• [Given records]
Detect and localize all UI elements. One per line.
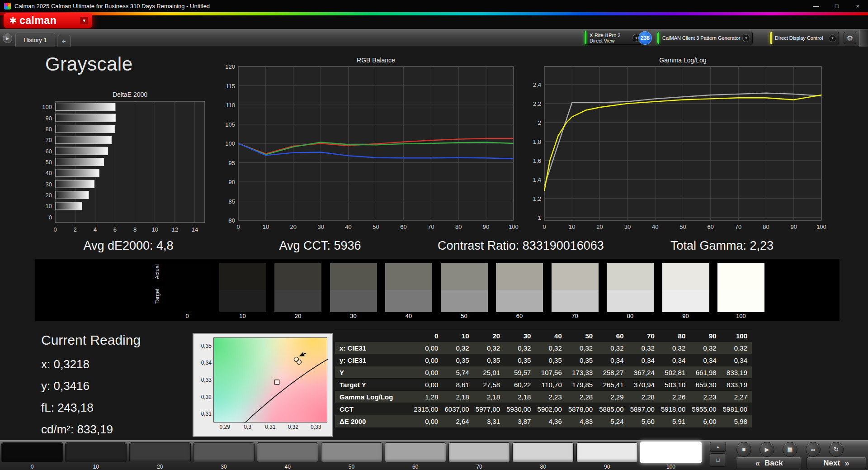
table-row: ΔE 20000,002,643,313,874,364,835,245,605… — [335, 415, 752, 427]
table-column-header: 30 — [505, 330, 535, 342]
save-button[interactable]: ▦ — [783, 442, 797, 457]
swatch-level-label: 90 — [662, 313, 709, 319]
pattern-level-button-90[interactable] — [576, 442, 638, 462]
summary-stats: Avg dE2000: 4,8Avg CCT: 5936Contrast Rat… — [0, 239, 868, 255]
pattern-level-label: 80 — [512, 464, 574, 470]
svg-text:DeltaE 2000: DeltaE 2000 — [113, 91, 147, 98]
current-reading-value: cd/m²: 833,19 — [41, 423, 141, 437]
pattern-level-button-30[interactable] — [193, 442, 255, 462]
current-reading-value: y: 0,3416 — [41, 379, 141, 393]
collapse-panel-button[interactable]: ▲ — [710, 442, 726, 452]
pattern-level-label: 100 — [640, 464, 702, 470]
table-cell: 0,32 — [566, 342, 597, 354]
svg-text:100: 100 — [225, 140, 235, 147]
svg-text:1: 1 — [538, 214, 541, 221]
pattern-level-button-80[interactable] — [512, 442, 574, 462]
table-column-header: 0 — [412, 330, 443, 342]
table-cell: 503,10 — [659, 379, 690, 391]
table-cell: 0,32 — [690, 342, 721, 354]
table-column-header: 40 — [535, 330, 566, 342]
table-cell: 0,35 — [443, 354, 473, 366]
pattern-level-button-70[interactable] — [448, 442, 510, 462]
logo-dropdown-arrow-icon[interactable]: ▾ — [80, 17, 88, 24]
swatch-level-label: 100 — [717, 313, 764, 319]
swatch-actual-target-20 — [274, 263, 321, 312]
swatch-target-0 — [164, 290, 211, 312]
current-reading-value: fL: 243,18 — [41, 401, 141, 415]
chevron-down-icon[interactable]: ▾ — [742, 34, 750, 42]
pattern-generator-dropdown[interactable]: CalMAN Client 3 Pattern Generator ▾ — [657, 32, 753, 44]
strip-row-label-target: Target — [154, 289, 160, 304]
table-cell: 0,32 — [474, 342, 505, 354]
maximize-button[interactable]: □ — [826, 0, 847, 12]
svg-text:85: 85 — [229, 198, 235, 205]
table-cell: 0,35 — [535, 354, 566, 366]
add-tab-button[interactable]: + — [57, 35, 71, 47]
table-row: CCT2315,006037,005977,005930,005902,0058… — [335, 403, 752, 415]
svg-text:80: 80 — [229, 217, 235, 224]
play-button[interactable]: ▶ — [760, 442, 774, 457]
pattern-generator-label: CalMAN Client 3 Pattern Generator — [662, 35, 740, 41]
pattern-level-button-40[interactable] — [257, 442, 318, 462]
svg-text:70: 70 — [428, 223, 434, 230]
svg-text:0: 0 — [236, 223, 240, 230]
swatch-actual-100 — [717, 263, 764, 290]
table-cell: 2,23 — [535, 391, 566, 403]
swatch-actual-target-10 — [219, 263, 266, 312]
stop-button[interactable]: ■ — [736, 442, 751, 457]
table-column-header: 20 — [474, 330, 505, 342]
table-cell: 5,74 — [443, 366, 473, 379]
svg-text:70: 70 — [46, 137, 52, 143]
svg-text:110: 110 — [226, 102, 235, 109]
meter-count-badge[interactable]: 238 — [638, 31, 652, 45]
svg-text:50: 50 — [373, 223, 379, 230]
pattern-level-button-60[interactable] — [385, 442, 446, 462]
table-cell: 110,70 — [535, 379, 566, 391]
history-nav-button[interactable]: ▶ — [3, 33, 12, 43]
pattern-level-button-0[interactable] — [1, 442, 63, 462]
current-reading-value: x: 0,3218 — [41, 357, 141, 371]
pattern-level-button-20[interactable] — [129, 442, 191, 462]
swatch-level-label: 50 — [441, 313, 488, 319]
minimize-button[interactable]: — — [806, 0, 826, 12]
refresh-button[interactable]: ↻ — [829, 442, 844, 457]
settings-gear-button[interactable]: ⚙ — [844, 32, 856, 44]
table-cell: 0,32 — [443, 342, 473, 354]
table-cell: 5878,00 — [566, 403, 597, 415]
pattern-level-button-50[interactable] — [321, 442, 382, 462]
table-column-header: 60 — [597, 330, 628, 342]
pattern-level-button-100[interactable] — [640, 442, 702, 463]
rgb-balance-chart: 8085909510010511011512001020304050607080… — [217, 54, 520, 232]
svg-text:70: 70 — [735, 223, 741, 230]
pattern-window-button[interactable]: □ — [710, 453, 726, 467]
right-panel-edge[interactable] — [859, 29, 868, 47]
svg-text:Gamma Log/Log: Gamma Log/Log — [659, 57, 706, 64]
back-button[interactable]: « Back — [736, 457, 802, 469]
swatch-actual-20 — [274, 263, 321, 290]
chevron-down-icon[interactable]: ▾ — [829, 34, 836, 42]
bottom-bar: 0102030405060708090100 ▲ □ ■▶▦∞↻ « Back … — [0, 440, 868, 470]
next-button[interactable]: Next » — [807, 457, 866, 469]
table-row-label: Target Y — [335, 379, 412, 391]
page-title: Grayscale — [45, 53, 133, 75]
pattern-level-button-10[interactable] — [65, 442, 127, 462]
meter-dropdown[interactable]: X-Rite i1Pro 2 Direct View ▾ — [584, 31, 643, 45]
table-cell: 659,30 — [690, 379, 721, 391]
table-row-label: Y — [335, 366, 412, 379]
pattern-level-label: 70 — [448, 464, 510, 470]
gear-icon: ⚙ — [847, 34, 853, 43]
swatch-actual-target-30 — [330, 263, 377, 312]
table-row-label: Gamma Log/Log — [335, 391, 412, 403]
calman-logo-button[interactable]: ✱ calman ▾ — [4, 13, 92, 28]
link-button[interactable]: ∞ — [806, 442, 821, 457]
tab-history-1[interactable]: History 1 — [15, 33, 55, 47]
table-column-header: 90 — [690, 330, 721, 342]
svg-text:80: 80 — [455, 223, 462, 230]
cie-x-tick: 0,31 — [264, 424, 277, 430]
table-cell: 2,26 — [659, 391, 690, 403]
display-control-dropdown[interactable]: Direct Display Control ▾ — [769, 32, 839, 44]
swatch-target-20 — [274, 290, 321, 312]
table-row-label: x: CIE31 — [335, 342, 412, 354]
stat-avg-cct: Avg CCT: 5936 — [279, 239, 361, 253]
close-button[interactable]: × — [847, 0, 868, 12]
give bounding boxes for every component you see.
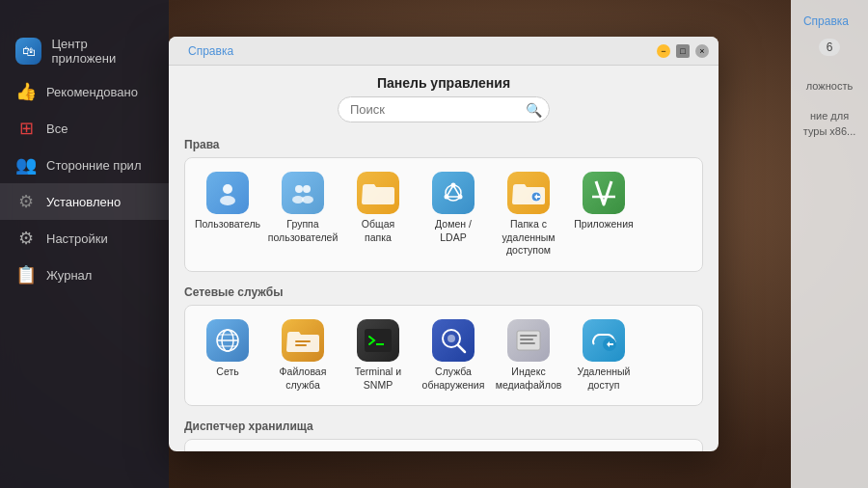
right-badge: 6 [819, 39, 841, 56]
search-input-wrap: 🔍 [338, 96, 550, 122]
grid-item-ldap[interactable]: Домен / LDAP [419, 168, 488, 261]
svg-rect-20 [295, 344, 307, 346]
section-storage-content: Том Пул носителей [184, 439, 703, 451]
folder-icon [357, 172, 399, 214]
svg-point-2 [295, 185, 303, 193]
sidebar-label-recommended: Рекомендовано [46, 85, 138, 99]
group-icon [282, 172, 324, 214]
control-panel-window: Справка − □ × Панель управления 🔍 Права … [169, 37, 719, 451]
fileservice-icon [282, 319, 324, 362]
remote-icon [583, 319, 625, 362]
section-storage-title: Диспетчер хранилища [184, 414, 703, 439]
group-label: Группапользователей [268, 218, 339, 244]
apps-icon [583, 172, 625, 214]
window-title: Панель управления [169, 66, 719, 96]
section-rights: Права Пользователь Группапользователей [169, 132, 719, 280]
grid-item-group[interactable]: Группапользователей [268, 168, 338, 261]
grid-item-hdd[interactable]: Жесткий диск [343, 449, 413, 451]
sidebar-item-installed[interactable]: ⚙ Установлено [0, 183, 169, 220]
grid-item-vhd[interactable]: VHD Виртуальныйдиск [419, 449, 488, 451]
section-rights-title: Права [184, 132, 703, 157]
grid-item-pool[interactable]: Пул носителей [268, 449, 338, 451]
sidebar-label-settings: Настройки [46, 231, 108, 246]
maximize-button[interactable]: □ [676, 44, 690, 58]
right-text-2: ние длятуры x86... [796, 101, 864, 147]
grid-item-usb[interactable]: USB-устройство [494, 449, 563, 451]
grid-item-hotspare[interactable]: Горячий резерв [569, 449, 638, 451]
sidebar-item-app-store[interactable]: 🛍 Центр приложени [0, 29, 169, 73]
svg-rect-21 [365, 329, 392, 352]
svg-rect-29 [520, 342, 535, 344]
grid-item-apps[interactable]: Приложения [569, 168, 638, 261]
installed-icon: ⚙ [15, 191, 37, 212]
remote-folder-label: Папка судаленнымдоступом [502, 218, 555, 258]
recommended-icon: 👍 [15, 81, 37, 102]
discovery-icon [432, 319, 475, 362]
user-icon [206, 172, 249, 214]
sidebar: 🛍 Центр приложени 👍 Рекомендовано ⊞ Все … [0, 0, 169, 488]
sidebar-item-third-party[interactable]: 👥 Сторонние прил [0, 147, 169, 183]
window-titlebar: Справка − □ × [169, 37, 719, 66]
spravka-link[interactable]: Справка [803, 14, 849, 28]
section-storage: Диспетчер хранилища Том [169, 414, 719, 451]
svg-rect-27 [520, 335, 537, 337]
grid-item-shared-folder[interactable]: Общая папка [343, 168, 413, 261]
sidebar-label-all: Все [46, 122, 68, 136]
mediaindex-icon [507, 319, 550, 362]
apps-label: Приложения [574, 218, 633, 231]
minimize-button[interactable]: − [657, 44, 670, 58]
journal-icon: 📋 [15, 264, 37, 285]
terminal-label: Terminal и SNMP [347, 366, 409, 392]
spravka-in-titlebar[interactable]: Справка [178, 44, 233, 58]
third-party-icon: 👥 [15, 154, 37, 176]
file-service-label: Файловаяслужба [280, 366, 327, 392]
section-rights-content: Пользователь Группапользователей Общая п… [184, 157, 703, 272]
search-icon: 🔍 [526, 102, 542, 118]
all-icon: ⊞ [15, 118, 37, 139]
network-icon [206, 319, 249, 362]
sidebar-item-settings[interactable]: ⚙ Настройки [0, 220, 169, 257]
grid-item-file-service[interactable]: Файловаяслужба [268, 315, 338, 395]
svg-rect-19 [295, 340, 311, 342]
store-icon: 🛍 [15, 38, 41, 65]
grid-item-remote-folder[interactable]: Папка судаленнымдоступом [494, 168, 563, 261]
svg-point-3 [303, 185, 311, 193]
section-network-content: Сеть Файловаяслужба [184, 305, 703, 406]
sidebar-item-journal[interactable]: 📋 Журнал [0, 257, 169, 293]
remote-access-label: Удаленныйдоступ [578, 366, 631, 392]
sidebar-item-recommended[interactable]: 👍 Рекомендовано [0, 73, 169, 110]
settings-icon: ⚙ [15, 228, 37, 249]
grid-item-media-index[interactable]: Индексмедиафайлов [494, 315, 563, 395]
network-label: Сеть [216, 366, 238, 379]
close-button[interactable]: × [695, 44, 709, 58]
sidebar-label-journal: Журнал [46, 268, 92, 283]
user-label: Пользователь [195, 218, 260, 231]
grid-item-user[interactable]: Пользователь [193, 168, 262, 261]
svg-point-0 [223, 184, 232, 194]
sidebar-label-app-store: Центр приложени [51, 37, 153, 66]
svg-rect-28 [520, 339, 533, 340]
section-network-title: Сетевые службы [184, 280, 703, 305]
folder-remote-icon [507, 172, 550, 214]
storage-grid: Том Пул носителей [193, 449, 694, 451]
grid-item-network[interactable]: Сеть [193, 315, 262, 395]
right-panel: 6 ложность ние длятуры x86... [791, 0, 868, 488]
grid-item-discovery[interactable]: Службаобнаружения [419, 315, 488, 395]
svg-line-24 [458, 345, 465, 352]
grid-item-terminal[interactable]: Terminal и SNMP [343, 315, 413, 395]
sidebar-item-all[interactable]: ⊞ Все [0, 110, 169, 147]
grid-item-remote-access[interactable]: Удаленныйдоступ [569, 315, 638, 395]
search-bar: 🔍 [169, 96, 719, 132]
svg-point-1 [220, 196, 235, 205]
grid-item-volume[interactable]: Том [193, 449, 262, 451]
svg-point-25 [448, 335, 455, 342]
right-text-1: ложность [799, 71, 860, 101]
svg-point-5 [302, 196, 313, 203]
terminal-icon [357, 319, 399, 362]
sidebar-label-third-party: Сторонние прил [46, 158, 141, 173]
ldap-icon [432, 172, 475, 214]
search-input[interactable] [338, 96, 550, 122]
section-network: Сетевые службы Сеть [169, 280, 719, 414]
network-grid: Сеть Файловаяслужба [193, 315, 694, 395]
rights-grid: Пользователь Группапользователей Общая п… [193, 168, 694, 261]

• [Problem statement] Only lines holding the string "Журнал" are wanted; gather each one from the entries above.

• [Answer area]
sidebar-item-journal[interactable]: 📋 Журнал [0, 257, 169, 293]
sidebar-label-journal: Журнал [46, 268, 92, 283]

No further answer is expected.